The balance of the dataset plays a pivotal role in the performance of the deep learning model [
19]. This study employed a dataset balancing method, based on the pixel value ratio, to select the most suitable model. Specifically, the proportion of each label value within each image was initially computed. If the combined proportion of healthy or background label values exceeded 60% and the total proportion of lodging label values was less than 1%, the image was removed. By using this approach, the dataset was balanced across the three label types, leading to improved accuracy in evaluating the model performance. Simultaneously, in order to retain the realism of the original dataset’s label proportions, no balancing treatment was applied during the comparison of different frames and different types of remote sensing images. Following these principles, the dataset was divided into four distinct groups, with detailed information provided in
Table 1.
The four image blocks were randomly partitioned into training, validation, and test datasets, with a ratio of 7:2:1. The training and validation sets were utilized during the model training process, while the test set served as an independent dataset for evaluating the performance of the trained deep learning model.
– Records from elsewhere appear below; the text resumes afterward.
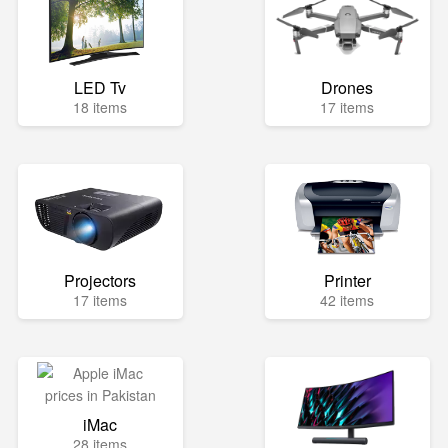
LED Tv
Drones
18 items
17 items
Projectors
Printer
17 items
42 items
iMac
28 items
Furthermore, to enhance the generalization capability and training efficiency during model training, a real-time data augmentation technique was employed in this study [
20]. As a crucial component within the PaddleRS framework’s data preprocessing pipeline, this technique encompassed several enhancements, including data normalization to the range [−1, 1] and random horizontal flipping with a probability of 50%. These augmentations aimed to improve the model’s ability to generalize to unseen data and expedite the training process.
3. Method
3.1. Training of Deep Neural Networks
Semantic segmentation is a comprehensive technique that integrates image classification, target detection, and image segmentation, aiming to partition an image into distinct regions with specific spatial extents while identifying the semantic class of each region. Compared to traditional methods, convolutional neural network (CNN)-based semantic segmentation enables end-to-end training, exhibits superior adaptability and scalability, and significantly enhances the accuracy of semantic segmentation models [
21].
Deeplabv3+ is a widely used semantic segmentation model that is employed extensively in various domains. Its overarching architecture encompasses two integral components: the encoder and the decoder [
22] (
Figure 3). Deeplabv3+ extends the Deeplabv3 model by introducing a novel encoder–decoder network structure. The encoder module retains the core features of Deeplabv3 and leverages atrous convolution to enhance model detection capabilities for small targets, which is particularly beneficial for detecting small lodging areas. Notably, the encoder incorporates atrous spatial pyramid pooling (ASPP), a critical component that performs convolutions with various dilation rates, enabling the extraction of feature representations with diverse perceptual fields. ASPP effectively exploits multi-scale feature information to achieve superior object boundary segmentation. The decoder involves the upsampling and fusion of feature maps, combining the advantages of both methods to handle objects of different sizes and produce a robust model.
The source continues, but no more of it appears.